Bayesian Classification

Hi there!
I’ve not found a simple tutorial on how to use Pyro for classifying a binary toy dataset like moon or blobs.
Therefore, my question: Is my definition of the following model suitable for classification and can be trained with SVI or MCMC without any further changes w.r.t to regression tasks? (e.g. do I need another loss than TRACE_ELBO for SVI?)

class BayesianClassification(PyroModule):
    def __init__(self, in_features, hidden_neuron, out_features):
        super().__init__()
        self.layer_1 = PyroModule[nn.Linear](2, 10)
        self.layer_1.weight = PyroSample(dist.Normal(0., 1.).expand([10, 2]).to_event(2))
        self.layer_1.bias = PyroSample(dist.Normal(0., 10.).expand([10]).to_event(1))

        self.layer_2 = PyroModule[nn.Linear](10, 10)
        self.layer_2.weight = PyroSample(dist.Normal(0., 1.).expand([10, 10]).to_event(2))
        self.layer_2.bias = PyroSample(dist.Normal(0., 10.).expand([10]).to_event(1))

        self.layer_3 = PyroModule[nn.Linear](10, 2)
        self.layer_3.weight = PyroSample(dist.Normal(0., 1.).expand([1, 10]).to_event(2))
        self.layer_3.bias = PyroSample(dist.Normal(0., 10.).expand([1]).to_event(1))

    def forward(self, x, y=None):
        mean = F.relu(self.layer_1(x)).squeeze(-1)
        mean = F.relu(self.layer_2(mean)).squeeze(-1)
        mean = F.sigmoid(self.layer_3(mean).squeeze(-1))
        with pyro.plate("data", x.shape[0]):
            obs = pyro.sample("obs", dist.Bernoulli(probs=mean), obs=y)
        return mean

Thanks for helping!

1 Like

The model looks reasonable for me. If you are using AutoNormal guide, then it is better to use TraceMeanFieldELBO objective.

Thanks!
I tried it with the TraceMeanFieldElbo loss, but it seems not to learn the correct class boundary, e.g. of the moon dataset.
I’m using

self.guide = AutoDiagonalNormal(self.model)
self.adam = pyro.optim.Adam({"lr": 0.01})
self.svi = SVI(self.model, self.guide, self.adam, loss=TraceMeanField_ELBO())
...
for j in range(self.num_iterations):
     loss = self.svi.step(X_train, y_train)
     print(loss)

and run VI for 1000 iterations (might be too less? - but the loss seems to converge).
Any error you can spot on the above code ?

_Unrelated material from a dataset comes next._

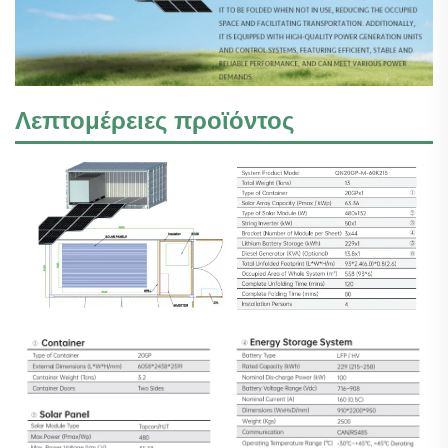
Λεπτομέρειες προϊόντος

The code looks correct to me, aside from using AutoNormal (for mean-field) rather than AutoDiagonalNormal. You might want to remove all self. stuff (i.e. let model, guide to be functions rather than methods, let svi to be a global variable rather than a class attribute) to see if it causes any issue.